L’Inde pourrait faire évoluer ses formalités touristiques dans les prochaines mois.

Un rapport publié par NITI Aayog, l’institution de planification du gouvernement indien, en collaboration avec le Ministère du Tourisme, recommande de rendre l’entrée dans le pays plus fluide pour les visiteurs étrangers. Parmi les pistes avancées figure une transition progressive vers un « Tourist Visa-on-Arrival », c’est-à-dire un visa touristique à l’arrivée, pour certaines nationalités.

Le rapport évoque aussi de probables améliorations du portail de demande de visa électronique (e-Visa), avec l’objectif de rendre le processus en ligne plus simple, plus fiable et plus lisible pour les voyageurs étrangers.

À ce stade, ces mesures ne sont pas encore entrées en vigueur, mais le sujet progresse dans un contexte où l’Inde cherche à renforcer sa compétitivité touristique face à d’autres destinations asiatiques.

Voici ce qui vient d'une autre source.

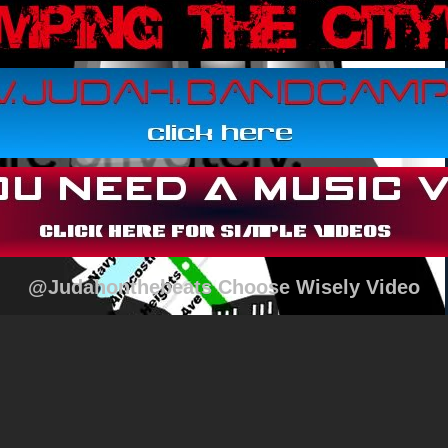
@Judahonthebeats Choose Wisely Video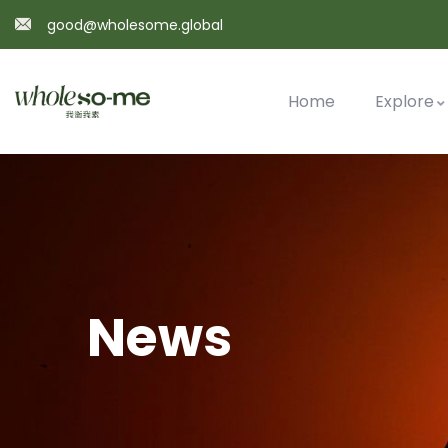
good@wholesome.global
Home
Explore
News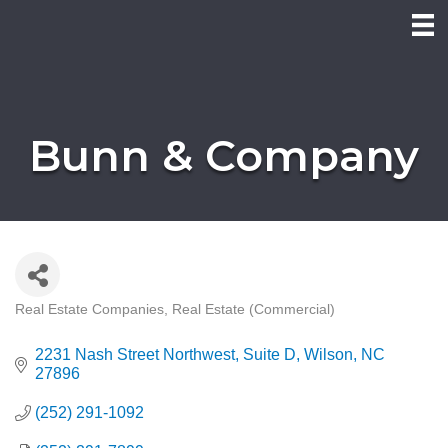
Bunn & Company
Real Estate Companies
Real Estate (Commercial)
Categories
2231 Nash Street Northwest
Suite D
Wilson
NC
27896
(252) 291-1092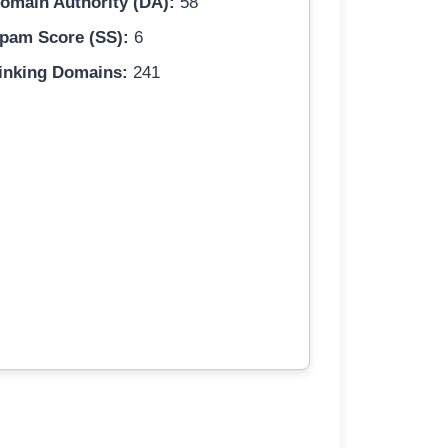
omain Authority (DA):
58
pam Score (SS):
6
inking Domains:
241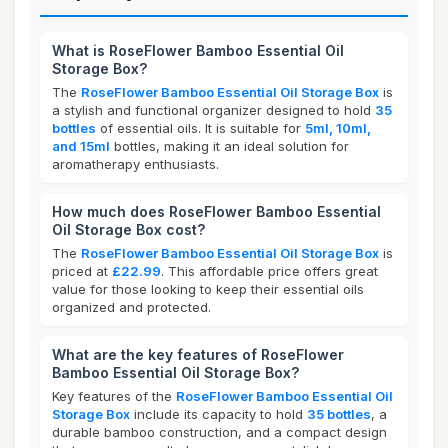
What is RoseFlower Bamboo Essential Oil
Storage Box?
The
RoseFlower Bamboo Essential Oil Storage Box
is
a stylish and functional organizer designed to hold
35
bottles
of essential oils. It is suitable for
5ml, 10ml,
and 15ml
bottles, making it an ideal solution for
aromatherapy enthusiasts.
How much does RoseFlower Bamboo Essential
Oil Storage Box cost?
The
RoseFlower Bamboo Essential Oil Storage Box
is
priced at
£22.99
. This affordable price offers great
value for those looking to keep their essential oils
organized and protected.
What are the key features of RoseFlower
Bamboo Essential Oil Storage Box?
Key features of the
RoseFlower Bamboo Essential Oil
Storage Box
include its capacity to hold
35 bottles
, a
durable bamboo construction, and a compact design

Un rapport officiel qui place les visas au cœur de la stratégie touristique

Le rapport « Unlocking Growth in Tourism and Hospitality Sector » a été lancé fin juin à New Delhi lors d’un atelier national organisé par NITI Aayog et le Ministère du Tourisme.

Le document porte notamment sur les réformes nécessaires pour soutenir le tourisme et l’hôtellerie en Inde. Il aborde les investissements, les hébergements, les opérateurs touristiques, les infrastructures, mais consacre aussi une partie spécifique aux réformes liées aux visas.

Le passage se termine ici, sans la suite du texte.